Former executive director Katie Whelan served as a senior advisor to Republican California governor Arnold Schwarzenegger. She was an Institute of Politics Fellow at Harvard's John F. Kennedy School of Government. She is currently senior public policy advisor for Patton Boggs LLP.

Former executive director Nathan Daschle is the founder and CEO of Ruckus, Inc., an online political engagement platform. He is the son of former U.S. senator Tom Daschle. In October 2010, Daschle was recognized as one of Time magazine's "40 under 40" rising stars in politics.

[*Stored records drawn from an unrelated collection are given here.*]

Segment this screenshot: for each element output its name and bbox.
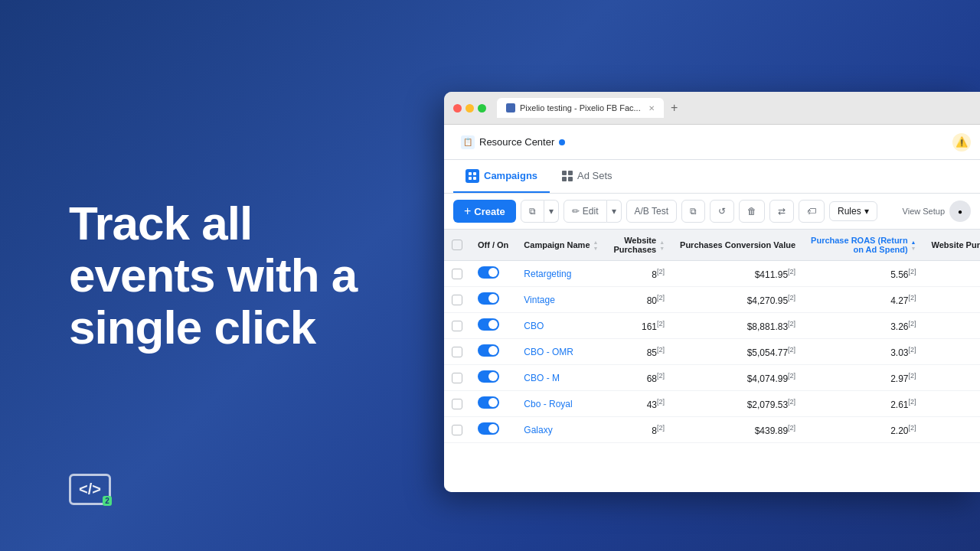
campaign-toggle[interactable] [478,318,499,331]
browser-tab[interactable]: Pixelio testing - Pixelio FB Fac... ✕ [497,98,664,118]
close-button[interactable] [453,104,462,112]
website-purchases-conv-label: Website Purchases Convers... [932,240,980,249]
svg-rect-0 [469,172,472,175]
purchase-roas-header: Purchase ROAS (Returnon Ad Spend) ▲▼ [803,230,923,261]
row-checkbox-cell[interactable] [444,287,470,313]
campaign-nav: Campaigns Ad Sets [444,160,980,194]
campaign-name-sort[interactable]: ▲▼ [593,240,599,251]
campaign-toggle[interactable] [478,370,499,383]
logo-number: 2 [103,496,112,506]
create-button[interactable]: Create [453,200,516,223]
view-setup-button[interactable]: View Setup [903,206,945,217]
adsets-nav-item[interactable]: Ad Sets [550,160,625,193]
purchase-roas-sort[interactable]: ▲▼ [911,240,916,251]
row-toggle-cell[interactable] [470,417,516,443]
edit-button[interactable]: ✏ Edit [564,200,607,223]
row-purchases-cell: 8[2] [606,417,672,443]
traffic-lights [453,104,486,112]
row-name-cell: Cbo - Royal [516,391,606,417]
row-checkbox-cell[interactable] [444,365,470,391]
row-checkbox-cell[interactable] [444,339,470,365]
website-purchases-label: WebsitePurchases [613,236,656,254]
campaign-link[interactable]: CBO - OMR [524,347,573,357]
row-checkbox[interactable] [452,347,462,357]
svg-rect-3 [473,177,476,180]
campaign-toggle[interactable] [478,292,499,305]
table-row: Galaxy 8[2] $439.89[2] 2.20[2] $43 [444,417,980,443]
duplicate-dropdown[interactable]: ▾ [544,200,559,223]
campaign-link[interactable]: Retargeting [524,269,571,279]
select-all-header[interactable] [444,230,470,261]
row-purchases-cell: 43[2] [606,391,672,417]
undo-button[interactable]: ↺ [710,200,734,223]
resource-center[interactable]: 📋 Resource Center [453,131,573,154]
campaign-link[interactable]: Vintage [524,295,554,305]
campaign-toggle[interactable] [478,422,499,435]
edit-group: ✏ Edit ▾ [564,200,622,223]
campaign-link[interactable]: CBO [524,321,544,331]
row-checkbox-cell[interactable] [444,391,470,417]
campaign-toggle[interactable] [478,344,499,357]
warning-icon[interactable]: ⚠️ [952,133,971,152]
row-website-conv-cell: $8.88 [924,313,980,339]
copy-button[interactable]: ⧉ [681,200,705,223]
row-purchases-cell: 80[2] [606,287,672,313]
row-website-conv-cell: $5.05 [924,339,980,365]
tab-close-icon[interactable]: ✕ [648,104,655,112]
rules-button[interactable]: Rules ▾ [829,201,877,221]
row-toggle-cell[interactable] [470,313,516,339]
row-checkbox[interactable] [452,425,462,435]
website-purchases-sort[interactable]: ▲▼ [659,240,665,251]
select-all-checkbox[interactable] [452,240,462,250]
row-roas-cell: 2.20[2] [803,417,923,443]
ab-test-button[interactable]: A/B Test [626,200,677,223]
row-purchases-cell: 8[2] [606,261,672,287]
row-checkbox[interactable] [452,269,462,279]
row-roas-cell: 3.26[2] [803,313,923,339]
minimize-button[interactable] [466,104,474,112]
row-checkbox-cell[interactable] [444,313,470,339]
more-button[interactable]: ⇄ [769,200,794,223]
edit-dropdown[interactable]: ▾ [607,200,622,223]
toggle-header: Off / On [470,230,516,261]
row-roas-cell: 5.56[2] [803,261,923,287]
campaigns-table: Off / On Campaign Name ▲▼ [444,230,980,443]
campaign-link[interactable]: Cbo - Royal [524,399,572,409]
maximize-button[interactable] [478,104,486,112]
row-website-conv-cell: $43 [924,417,980,443]
row-toggle-cell[interactable] [470,339,516,365]
row-checkbox-cell[interactable] [444,417,470,443]
row-toggle-cell[interactable] [470,365,516,391]
duplicate-group: ⧉ ▾ [521,200,559,223]
row-conv-value-cell: $5,054.77[2] [672,339,803,365]
row-checkbox-cell[interactable] [444,261,470,287]
resource-center-icon: 📋 [461,135,475,149]
row-name-cell: CBO [516,313,606,339]
website-purchases-header: WebsitePurchases ▲▼ [606,230,672,261]
campaign-toggle[interactable] [478,266,499,279]
row-name-cell: Vintage [516,287,606,313]
delete-button[interactable]: 🗑 [739,200,765,223]
campaign-link[interactable]: Galaxy [524,425,552,435]
row-checkbox[interactable] [452,295,462,305]
row-toggle-cell[interactable] [470,287,516,313]
tag-button[interactable]: 🏷 [799,200,825,223]
row-checkbox[interactable] [452,373,462,383]
row-conv-value-cell: $8,881.83[2] [672,313,803,339]
hero-line3: single click [69,301,315,354]
purchase-roas-label: Purchase ROAS (Returnon Ad Spend) [811,236,908,254]
table-row: Cbo - Royal 43[2] $2,079.53[2] 2.61[2] $… [444,391,980,417]
new-tab-button[interactable]: + [667,100,682,116]
row-toggle-cell[interactable] [470,391,516,417]
campaigns-nav-item[interactable]: Campaigns [453,160,550,193]
duplicate-button[interactable]: ⧉ [521,200,544,223]
row-checkbox[interactable] [452,321,462,331]
tab-label: Pixelio testing - Pixelio FB Fac... [520,103,641,112]
campaign-link[interactable]: CBO - M [524,373,560,383]
row-checkbox[interactable] [452,399,462,409]
off-on-label: Off / On [478,240,508,249]
adsets-icon [562,171,573,181]
table-row: CBO - M 68[2] $4,074.99[2] 2.97[2] $4.07 [444,365,980,391]
campaign-toggle[interactable] [478,396,499,409]
row-toggle-cell[interactable] [470,261,516,287]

Former executive director Mark Gearan was director of communications during the Clinton administration and served as director of the Peace Corps. He served as president of Hobart and William Smith Colleges in Geneva, New York from 1999 to 2017.

Founding executive director Chuck Dolan is a senior vice president at kglobal and was appointed by President Clinton as vice-chair of the Advisory Commission on Public Diplomacy. He is a lecturer at the George Washington University School of Media and Public Affairs.